Birds in India are facing poor conditions due to many factors, including cats. Studies have found cats to be the "single greatest source of anthropogenic mortality" for birds and mammals in the US. Ecologist Monica Kaushik has studied cats' hunting habits in Dehradun and found pet cats hunt birds the most. Cats maintain a 'landscape of fear' and their saliva contains bacteria lethal to birds. Debate on the proper way to deal with cats has spiralled in the West, but India has nearly no data.

On the basis of 30 million observations by more than 30,000 birdwatchers, the ‘State of Indian Birds 2023’ exercise recently concluded that birds in India are faring poorly. Among many factors, the report acknowledged a silent bird-killer lurking in India’s urban areas: cats.

Cats may seem to pale in the shadow of the threats posed by forest degradation, industrialisation, and climate change, but conservationists know better. In the U.S. alone, free-ranging domestic cats have been estimated to kill billions of birds every year.

One study found that cats may be the “single greatest source of anthropogenic mortality” for birds and mammals in the U.S. Worldwide, free-ranging domestic cats have caused or contributed to dozens of extinctions of bird species recorded in the IUCN Red List.

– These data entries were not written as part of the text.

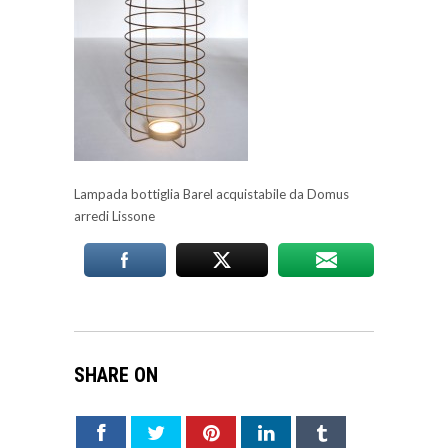
Lampada bottiglia Barel acquistabile da Domus
arredi Lissone
SHARE ON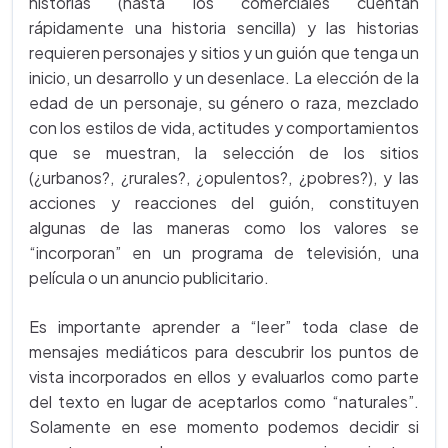
historias (hasta los comerciales cuentan
rápidamente una historia sencilla) y las historias
requieren personajes y sitios y un guión que tenga un
inicio, un desarrollo y un desenlace. La elección de la
edad de un personaje, su género o raza, mezclado
con los estilos de vida, actitudes y comportamientos
que se muestran, la selección de los sitios
(¿urbanos?, ¿rurales?, ¿opulentos?, ¿pobres?), y las
acciones y reacciones del guión, constituyen
algunas de las maneras como los valores se
“incorporan” en un programa de televisión, una
película o un anuncio publicitario.
Es importante aprender a “leer” toda clase de
mensajes mediáticos para descubrir los puntos de
vista incorporados en ellos y evaluarlos como parte
del texto en lugar de aceptarlos como “naturales”.
Solamente en ese momento podemos decidir si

Disturbed by the lack of India-specific data on the issue, ecologist Monica Kaushik has been studying the hunting habits of free-ranging domestic cats on urban birds in Dehradun, a city that has 590 of the 1,359 species of birds recorded in the country. She found in a survey that pet cats hunted birds the most, followed by reptiles, insects, rodents, and amphibians.

While free-ranging dogs also harm wildlife, Dr. Kaushik said cats have retained the instinct to hunt through many years of domestication, even if they don’t need the skill anymore. Cats also can do something dogs can’t: “They can climb, so they can reach habitats such as the nests of canopy-dwellers.”

Cat saliva is also more likely to contain bacteria (Pasteurella multocida) that are lethal to birds. So if the direct impact of an attack doesn’t kill them, the bacteria will. Former urban wildlife rescuer Abhisheka Krishnagopal suspected that this could be why most cat-attacked birds reported to her didn’t survive the trip to a treatment centre.

Cats also maintain a ‘landscape of fear’. “This means that when cats are known to be in a particular area, the bird would avoid foraging or nesting there,” Dr. Kaushik explained. “They end up investing time and energy to be extra vigilant and to find alternative areas. This affects them individually and on a population level.”